→ EXERCISE PROMPT:
Pictures stay out. Extract the lines below from the first one through the line with "variety of finishes including standard", both included.
---------- EXERCISE INPUT
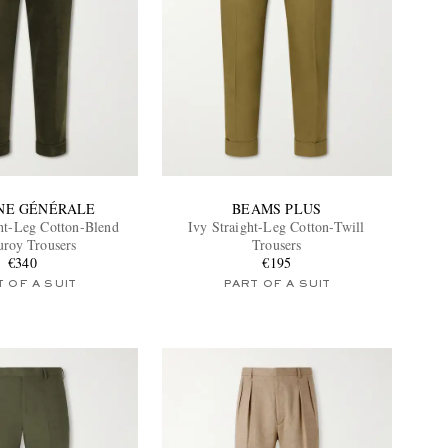
INE GÉNÉRALE
BEAMS PLUS
ht-Leg Cotton-Blend
Ivy Straight-Leg Cotton-Twill
uroy Trousers
Trousers
€340
€195
 OF A SUIT
PART OF A SUIT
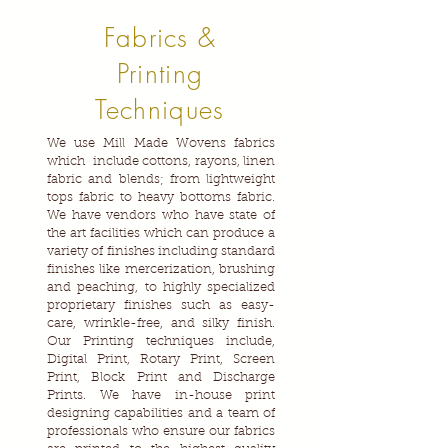
Fabrics &
Printing
Techniques
We use Mill Made Wovens fabrics
which include cottons, rayons, linen
fabric and blends; from lightweight
tops fabric to heavy bottoms fabric.
We have vendors who have state of
the art facilities which can produce a
variety of finishes including standard
finishes like mercerization, brushing
and peaching, to highly specialized
proprietary finishes such as easy-
care, wrinkle-free, and silky finish.
Our Printing techniques include,
Digital Print, Rotary Print, Screen
Print, Block Print and Discharge
Prints. We have in-house print
designing capabilities and a team of
professionals who ensure our fabrics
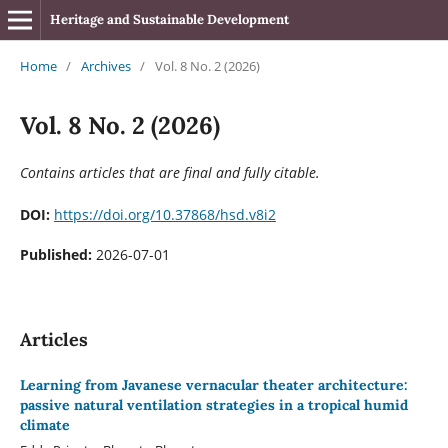
Heritage and Sustainable Development
Home
/
Archives
/
Vol. 8 No. 2 (2026)
Vol. 8 No. 2 (2026)
Contains articles that are final and fully citable.
DOI:
https://doi.org/10.37868/hsd.v8i2
Published:
2026-07-01
Articles
Learning from Javanese vernacular theater architecture:
passive natural ventilation strategies in a tropical humid
climate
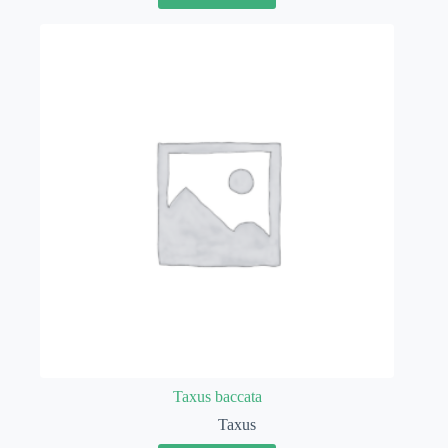
Taxus baccata
Taxus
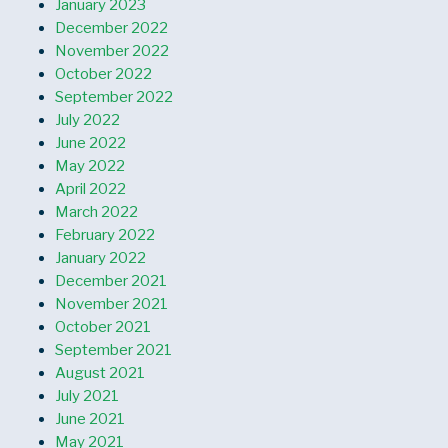
January 2023
December 2022
November 2022
October 2022
September 2022
July 2022
June 2022
May 2022
April 2022
March 2022
February 2022
January 2022
December 2021
November 2021
October 2021
September 2021
August 2021
July 2021
June 2021
May 2021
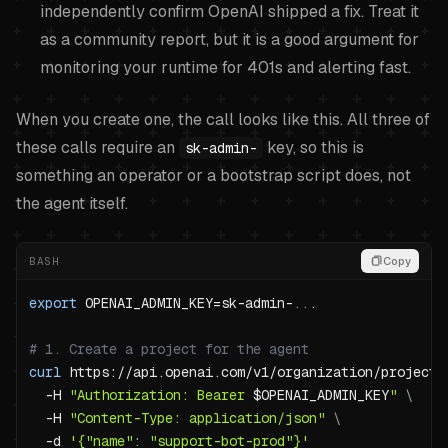
independently confirm OpenAI shipped a fix. Treat it
as a community report, but it is a good argument for
monitoring your runtime for 401s and alerting fast.
When you create one, the call looks like this. All three of
these calls require an
key, so this is
sk-admin-
something an operator or a bootstrap script does, not
the agent itself.
BASH
Copy
export
OPENAI_ADMIN_KEY
=
sk-admin-
..
# 1. Create a project for the agent
curl
 https://api.openai.com/v1/organization/projects
-H
"Authorization: Bearer 
$OPENAI_ADMIN_KEY
"
\
-H
"Content-Type: application/json"
\
-d
'{"name": "support-bot-prod"}'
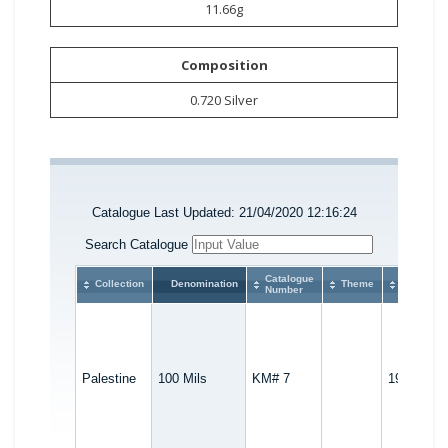
11.66g
Composition
0.720 Silver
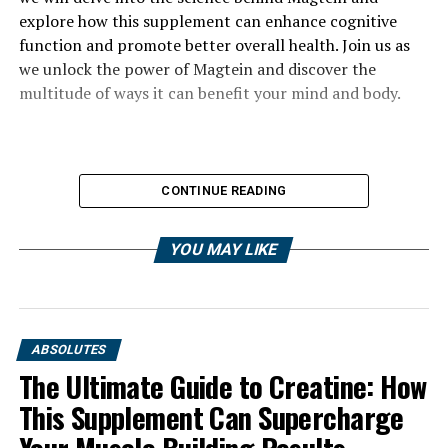
explore how this supplement can enhance cognitive
function and promote better overall health. Join us as
we unlock the power of Magtein and discover the
multitude of ways it can benefit your mind and body.
CONTINUE READING
YOU MAY LIKE
ABSOLUTES
The Ultimate Guide to Creatine: How
This Supplement Can Supercharge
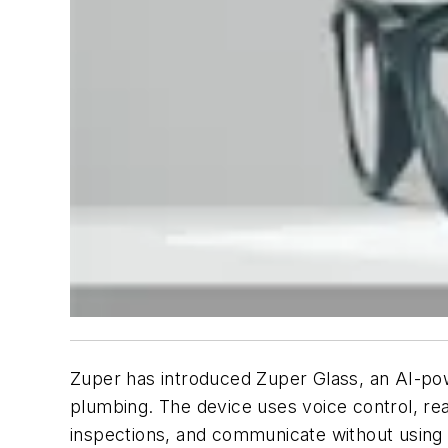
Zuper has introduced Zuper Glass, an AI-pow
plumbing. The device uses voice control, rea
inspections, and communicate without using 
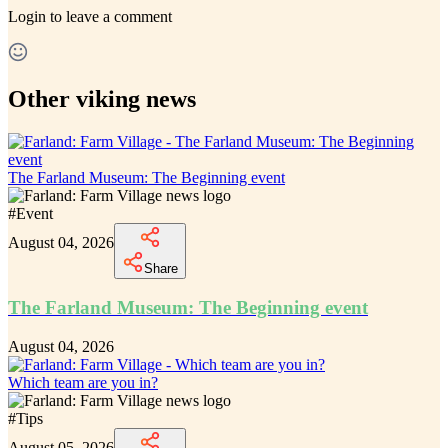
Login
to leave a comment
Other viking news
The Farland Museum: The Beginning event
#
Event
August 04, 2026
Share
The Farland Museum: The Beginning event
August 04, 2026
Which team are you in?
#
Tips
August 05, 2026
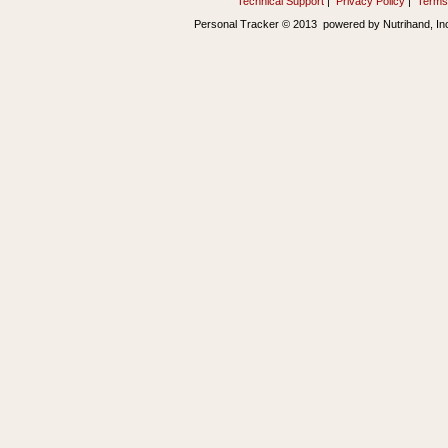
Technical Support
|
Privacy Policy
|
Terms
Personal Tracker © 2013 powered by Nutrihand, In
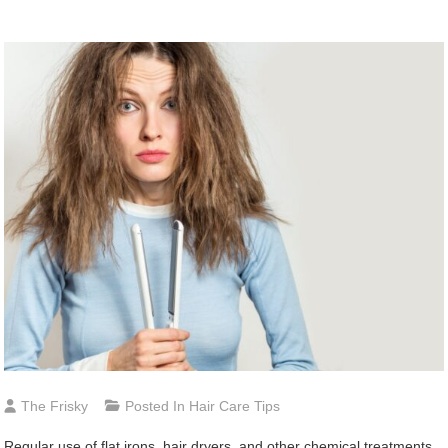
The Frisky
Posted In
Hair Care Tips
Regular use of flat irons, hair dryers, and other chemical treatments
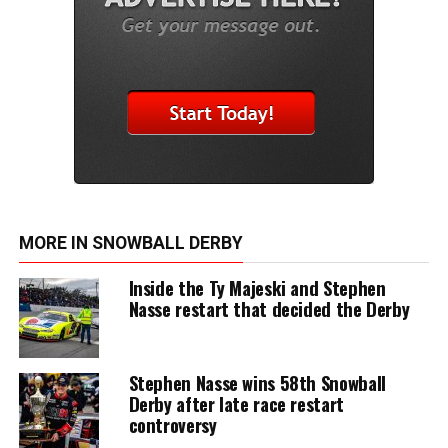
MORE IN SNOWBALL DERBY
Inside the Ty Majeski and Stephen
Nasse restart that decided the Derby
Stephen Nasse wins 58th Snowball
Derby after late race restart
controversy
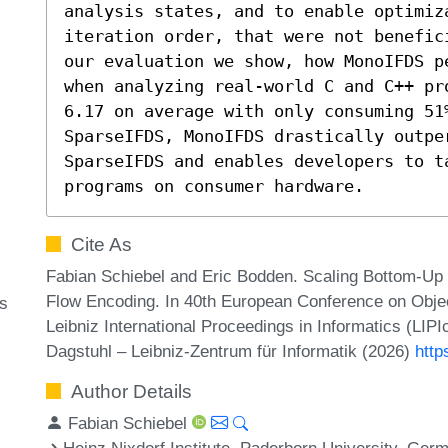
analysis states, and to enable optimiz
iteration order, that were not benefic
our evaluation we show, how MonoIFDS p
when analyzing real-world C and C++ pr
6.17 on average with only consuming 51%
SparseIFDS, MonoIFDS drastically outper
SparseIFDS and enables developers to ta
programs on consumer hardware.
Cite As
Fabian Schiebel and Eric Bodden. Scaling Bottom-Up 
Flow Encoding. In 40th European Conference on Obj
is
Leibniz International Proceedings in Informatics (LIP
Dagstuhl – Leibniz-Zentrum für Informatik (2026)
http
Author Details
Fabian Schiebel
Heinz Nixdorf Institute, Paderborn University, Ger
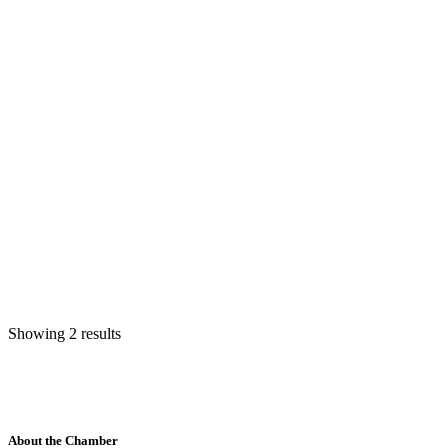
Showing 2 results
About the Chamber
--------------------
→ RESPONSE AREA:
INE GÉNÉRALE
BEAMS PLUS
ht-Leg Cotton-Blend
Ivy Straight-Leg Cotton-Twill
uroy Trousers
Trousers
€340
€195
 OF A SUIT
PART OF A SUIT
Fabrics &
Printing
Techniques
We use Mill Made Wovens fabrics
which include cottons, rayons, linen
fabric and blends; from lightweight
tops fabric to heavy bottoms fabric.
We have vendors who have state of
the art facilities which can produce a
variety of finishes including standard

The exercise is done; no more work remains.